Richard, who was created Earl of Worcester, died in 1422 and Joan in 1435. The manor thus descended to Edward Nevill, created Baron Bergavenny in 1450, and remained in the family of Nevill, Barons, Earls, and Marquesses of Abergavenny, for over four centuries. In 1874 William Nevill, Marquess of Abergavenny, sold it to Thomas McKinnon Wood and in 1918 it was offered for sale by the Wood trustees. The estate was then broken up among the tenants: the Gild-house, to which the manorial rights attached, was bought by Sir Charles Tertius Mander of Wolverhampton, whose trustees became the lords of the manor.

==Economy ==
Paper making and sewing needle scouring were two major trades in the village in times past. The earliest reference to paper-making at Aston Cantlow occurs in the inclosure award of 1743, from which it appears that there must have been a water mill near the junction of the river Alne and Silesbourne Brook. Thomas Fruin of Aston Cantlow, paper-maker, is recorded in 1768 in the Abstracts of Title for Stratford-upon-Avon, About 1799 the mill near the church was converted into a paper-mill by Henry Wrighton, trade directories show that this family carried on the business until about 1845–50. Afterwards the mill was used by Messrs. Pardow of Studley for needle scouring, an industry which lasted here for about forty years. After a short period during the 1890s, during which the mill was used again for its original purpose, it became for a few years a factory for making ball bearings for bicycles before being finally abandoned in the 1920s. The village is now mainly agricultural; many residents commute to nearby cities for employment.

== Governance ==
Aston Cantlow is part of Stratford-on-Avon District Council. Nationally it is part of Stratford on Avon parliamentary constituency, whose MP following the 2010 election is Nadhim Zahawi of the Conservative Party. Prior to Brexit in 2020 it was part of the West Midlands electoral region of the European Parliament.

== Notable buildings ==
The church of St John the Baptist is principally in the Early English style consisting of a chancel, nave, north aisle, south porch, and an embattled and pinnacled western tower. Over the north doorway is a representation of the Nativity. The font, of octagonal quatrefoil panel design supported on a mutilated stem, is of late Decorated period. Here, it is believed that Shakespeare's parents, John Shakespeare and Mary Arden, were married in 1557. The survey of the clergy by the puritans in 1586 described the then vicar, Thomas Clarke, "parson no precher nor learned, yet honest of life & zealous in religion he hath 3 or 4 charges & cures beside that of Kynerton, he supplieth by his deputies, his hirelinges that serue by his non-residency are all dumbe & idle & some of them gamsters : vah of all Ixxx a yeare".

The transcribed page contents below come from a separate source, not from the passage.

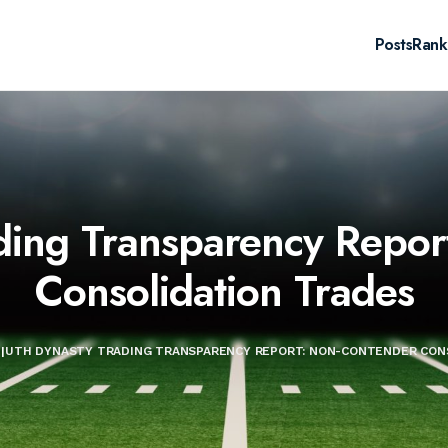
Posts
Rank
ding Transparency Repor
Consolidation Trades
|
UTH DYNASTY TRADING TRANSPARENCY REPORT: NON-CONTENDER CON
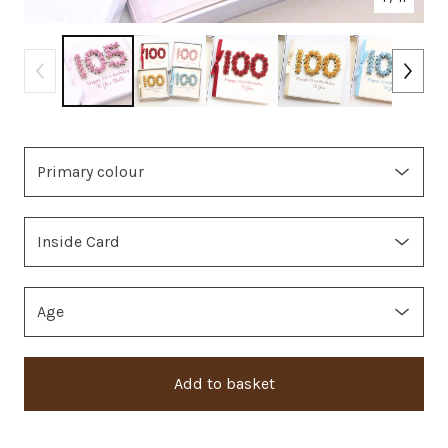
Add to basket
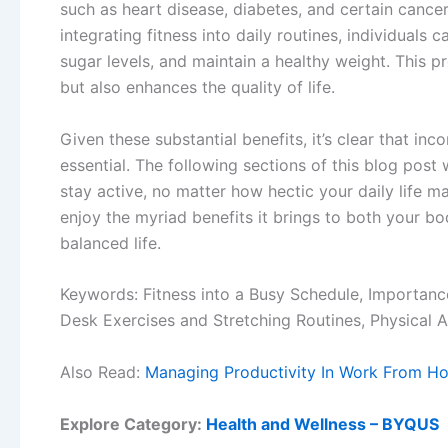
such as heart disease, diabetes, and certain cancers
integrating fitness into daily routines, individuals
sugar levels, and maintain a healthy weight. This p
but also enhances the quality of life.
Given these substantial benefits, it’s clear that inc
essential. The following sections of this blog post 
stay active, no matter how hectic your daily life ma
enjoy the myriad benefits it brings to both your b
balanced life.
Keywords: Fitness into a Busy Schedule, Importanc
Desk Exercises and Stretching Routines, Physical Ac
Also Read:
Managing Productivity In Work From H
Explore Category:
Health and Wellness – BYQUS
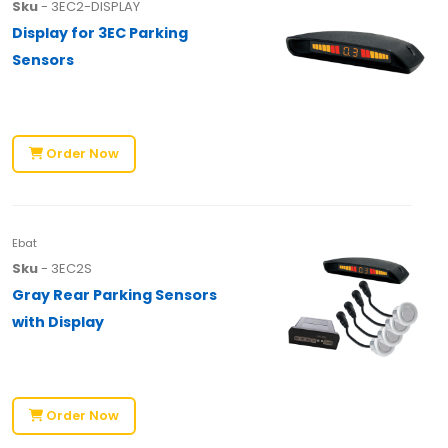
Sku
- 3EC2-DISPLAY
Display for 3EC Parking
Sensors
Order Now
Ebat
Sku
- 3EC2S
Gray Rear Parking Sensors
with Display
Order Now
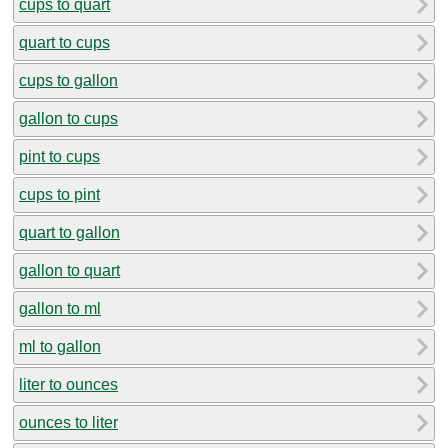
cups to quart
quart to cups
cups to gallon
gallon to cups
pint to cups
cups to pint
quart to gallon
gallon to quart
gallon to ml
ml to gallon
liter to ounces
ounces to liter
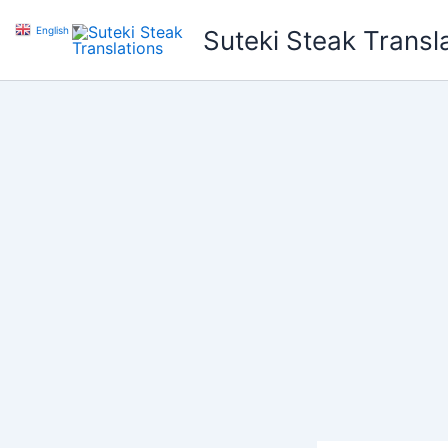
Skip
English
▼
Suteki Steak Transl
to
content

The most celebrated incumbent of Aston Cantlow was Thomas de Cantelupe, mentioned above, who held the living before his elevation to the See of Hereford. It became well known nationally after Aston Cantlow parochial church council made a controversial decision to demand £250,000 in chancel repair liability from the owners of a farmhouse next door to pay for repairs to the church. The village contains a number of black and white half-timbered buildings including the 16th-century Guild Hall and the 15th-century village pub, The Kings Head. The Gildhouse is traditionally believed to have been the hall of the guild that was in existence here in the time of Henry VI. It is first so called in a lease of 1713 (on surrender of one dated 1661) and as late as 1770 the upper chamber was reserved for manor courts. The building preserves externally much of its original appearance.